I think a lot of other families around the place had relatives in the country, and they were all ready to go if necessary.

Did he have any friends or neighbours who actually moved as a result of the raid? ‘I don’t know of any.’

The raid did produce one bizarre scramble. Jim Macken’s ability to bob up in unexpected places in this narrative will now be apparent from his Riverview and missing submarine contributions. His final appearance in the story flows from the fact that, at the time of the submarine raid, his father managed the fashionable Hydro-Majestic Hotel in the Blue Mountains near Leura, 100 kilometres west of Sydney.
He recalls:

I was living at the Hydro with my father and family. He’d been deluged with phone calls from people wanting permanent bookings at the hotel for the duration of the war. He said, we’re not doing it because it would preclude ex-servicemen from coming up here. We don’t want permanent bookings. We’re looking after people who want a holiday. So he knocked them all back with one exception, a man who’d been there before the war, an old colonel who’d been a permanent resident before 1939.

None of this rush for permanent bookings happened before the submarine attack. The submarines and the shelling of Sydney’s eastern suburbs triggered it off.Why did people want to move into the Hydro-Majestic?

They all wanted to get out of Sydney.They wanted to rent their houses, or try to sell their houses. But houses were very hard to sell.They wanted to get out of what they saw as the danger area in Sydney. Although they couldn’t get to the Hydro, they were buying houses up all over the Blue Mountains.

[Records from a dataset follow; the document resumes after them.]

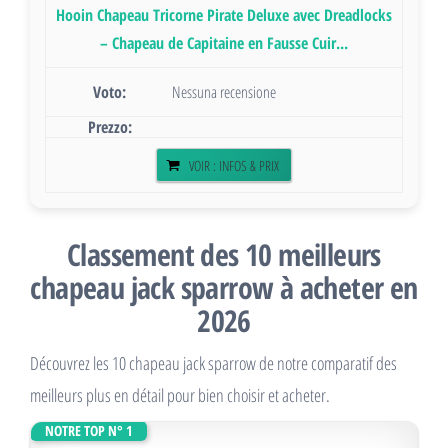
Hooin Chapeau Tricorne Pirate Deluxe avec Dreadlocks
– Chapeau de Capitaine en Fausse Cuir...
Nessuna recensione
VOIR : INFOS & PRIX
Classement des 10 meilleurs
chapeau jack sparrow à acheter en
2026
Découvrez les 10 chapeau jack sparrow de notre comparatif des
meilleurs plus en détail pour bien choisir et acheter.
NOTRE TOP N° 1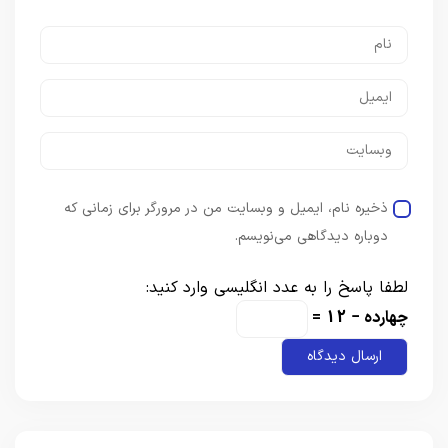
ذخیره نام، ایمیل و وبسایت من در مرورگر برای زمانی که
دوباره دیدگاهی می‌نویسم.
لطفا پاسخ را به عدد انگلیسی وارد کنید:
چهارده − 12 =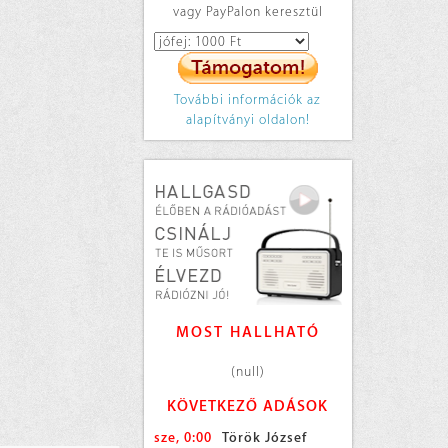
vagy PayPalon keresztül
További információk az
alapítványi oldalon!
MOST HALLHATÓ
(null)
KÖVETKEZŐ ADÁSOK
sze, 0:00
Török József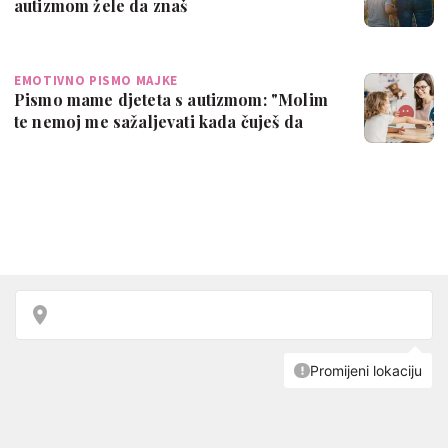
autizmom žele da znaš
EMOTIVNO PISMO MAJKE
Pismo mame djeteta s autizmom: "Molim
te nemoj me sažaljevati kada čuješ da
moj…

It petered out after a while.After Midway and the Coral Sea the panic went out, and people stopped buying and went back home. The fear of a Japanese land invasion faded.

So what is the reality of the Great Sydney Harbourside Property Crash? The core truth is that it never happened. Property prices trembled for about eight weeks, and a few people saved 10 shillings a week—$26 a week in today’s money—on the rent they might otherwise have paid if the subs had not come. But there was no rush, no widespread panic selling, and certainly nobody bought a house in Rose Bay for £25.

Finally, there is an unpleasant little lie which needs to be held up to the light and then stomped on and consigned permanently to the rubbish bin. A lot of the stories of the property price crash and the subsequent rush for bargains are told by anti-Semites. The eastern suburbs of Sydney have always been attractive to Sydney’s Jewish population, just as they are attractive to the goyim. It’s as nice a place to live as you would find anywhere in the world. The legend would have you believe that jittery gentiles sold their houses off cheap, and the Jews craftily bought them up at bargain prices. That, says the legend, is why there are so many Jews in Sydney’s eastern suburbs today.

It is the purest claptrap.Apart from the non-existence of the property crash, so that there were no bargains to be had anyway, there is no evidence that the mix of population in Sydney’s Eastern Suburbs altered one jot after the raid. The truth is that most families were in the same houses and flats six months after the raid as they were before the subs and the shells arrived. Ask David Goldstone.